== What to work on ==
Leave out pictures; repeat exactly the lines from the "accesible, seguro y funcional" line through the last of the data below.

== Data extracts ==
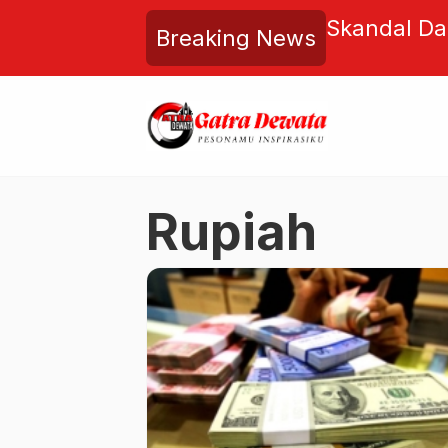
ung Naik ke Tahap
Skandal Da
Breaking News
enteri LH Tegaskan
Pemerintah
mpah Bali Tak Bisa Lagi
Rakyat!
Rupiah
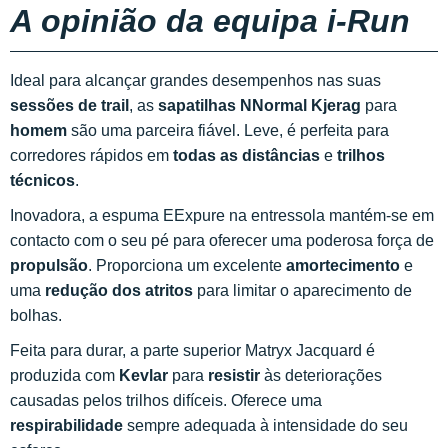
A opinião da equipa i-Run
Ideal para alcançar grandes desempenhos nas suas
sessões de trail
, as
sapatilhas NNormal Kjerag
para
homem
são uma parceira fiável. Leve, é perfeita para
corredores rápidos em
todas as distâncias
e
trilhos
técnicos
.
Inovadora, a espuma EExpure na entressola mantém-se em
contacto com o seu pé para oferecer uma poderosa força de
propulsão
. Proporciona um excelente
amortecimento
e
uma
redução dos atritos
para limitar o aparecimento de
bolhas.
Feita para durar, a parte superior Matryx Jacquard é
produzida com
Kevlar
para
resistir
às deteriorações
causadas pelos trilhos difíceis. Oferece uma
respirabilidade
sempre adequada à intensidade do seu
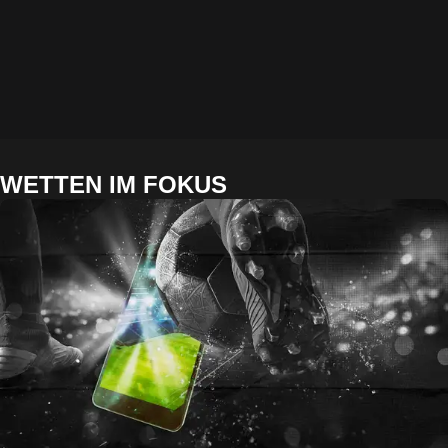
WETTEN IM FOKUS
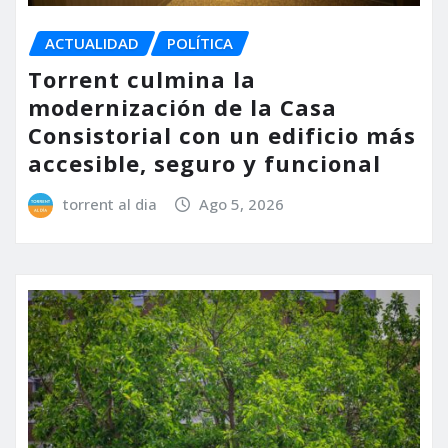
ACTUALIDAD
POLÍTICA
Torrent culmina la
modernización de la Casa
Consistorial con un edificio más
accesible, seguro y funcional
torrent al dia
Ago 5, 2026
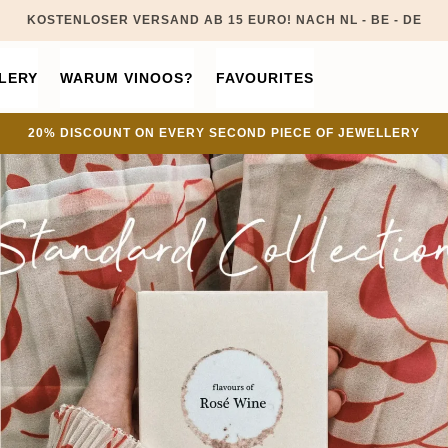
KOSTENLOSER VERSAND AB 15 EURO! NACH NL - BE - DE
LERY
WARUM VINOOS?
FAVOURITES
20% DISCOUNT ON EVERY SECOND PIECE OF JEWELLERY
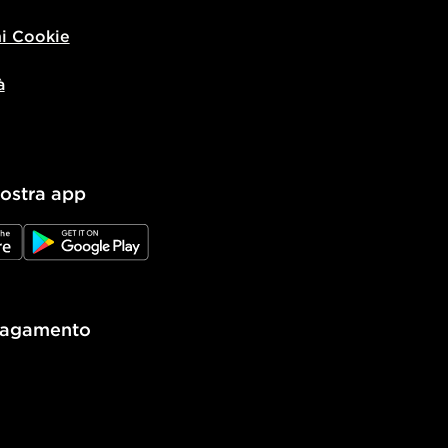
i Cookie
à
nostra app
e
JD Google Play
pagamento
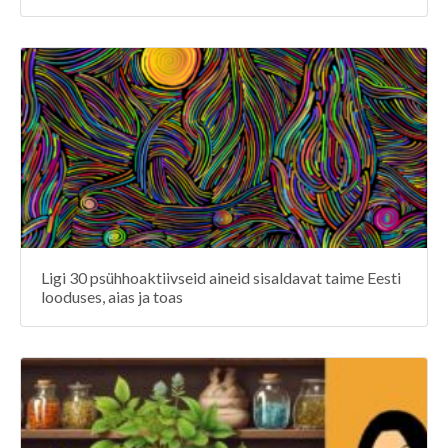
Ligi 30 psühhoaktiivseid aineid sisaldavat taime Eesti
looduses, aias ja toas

== Solution to this task ==
accesible, seguro y funcional
torrent al dia
Ago 5, 2026
KOSTENLOSER VERSAND AB 15 EURO! NACH NL - BE - DE
LERY
WARUM VINOOS?
FAVOURITES
20% DISCOUNT ON EVERY SECOND PIECE OF JEWELLERY
i Cookie
à
nostra app
e
JD Google Play
pagamento
Ligi 30 psühhoaktiivseid aineid sisaldavat taime Eesti
looduses, aias ja toas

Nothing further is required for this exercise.